Jonathan Kropko is an assistant professor of political science at the University of Virginia where he teaches the graduate methods sequence in mathematics, regression, generalized linear models, time series and panel data, and measurement. He is the author of Mathematics for Social Scientists (2015, Sage), and his work has been published in Political Analysis, Biomatrika, and the British Journal of Political Science.
Course Content: Students will learn about statistical models for binary, ordinal, unordered categorical, count, and duration dependent variables. They will learn about the statistical theory that is used to build these models, how to run them in Stata or in R, and how to produce results that are elegant and understandable to a wide audience.
Course Objectives: In this course, students will learn how to design statistical models with purpose and creativity and to adapt them for their own particular theories and data. Generalized linear models (GLMs) combine probability models for particular variable types with the classic linear regression. If a researcher chooses a probability function that accurately reflects the distribution of the outcome variable, and designs a linear model that expresses the hypotheses implied by the theory, then the researcher can combine these models in a GLM that is perfectly tailored to fit the data and test the theory.

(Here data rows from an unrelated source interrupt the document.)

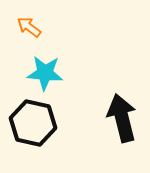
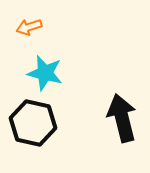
orange arrow: rotated 55 degrees counterclockwise
cyan star: rotated 9 degrees clockwise
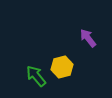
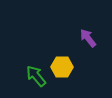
yellow hexagon: rotated 15 degrees clockwise
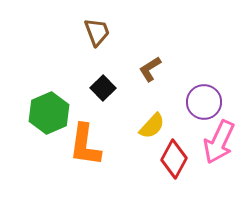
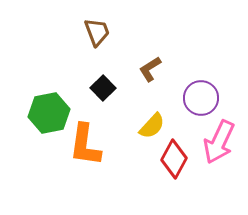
purple circle: moved 3 px left, 4 px up
green hexagon: rotated 12 degrees clockwise
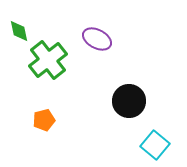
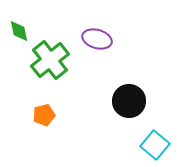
purple ellipse: rotated 12 degrees counterclockwise
green cross: moved 2 px right
orange pentagon: moved 5 px up
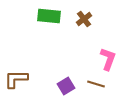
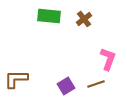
brown line: rotated 36 degrees counterclockwise
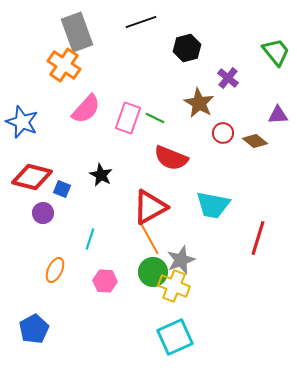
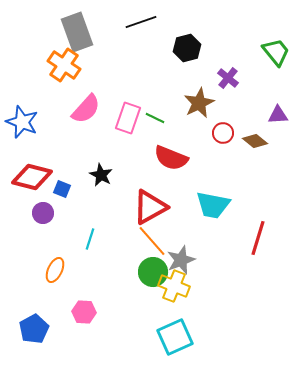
brown star: rotated 16 degrees clockwise
orange line: moved 3 px right, 3 px down; rotated 12 degrees counterclockwise
pink hexagon: moved 21 px left, 31 px down
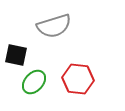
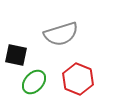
gray semicircle: moved 7 px right, 8 px down
red hexagon: rotated 16 degrees clockwise
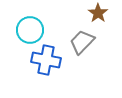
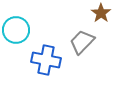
brown star: moved 3 px right
cyan circle: moved 14 px left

Course Prerequisites:Participants should be knowledgeable about linear regression models and should be able to accurately interpret a coefficient table. Participants should also know the basics for programming in Stata or in R. A solid background in some math, especially logarithms, summations, and derivatives, is useful but not strictly required.
Representative Background Reading
Eric C. C. Chang, Miriam A. Golden and Seth J. Hill. 2010. “Legislative Malfeasance and Political Accountability.” World Politics. 62(2): 177-220.
Gary King. 1998. Unifying Political Methodology: The Likelihood Theory of Statistical Inference. Ann Arbor, MI: University of Michigan Press.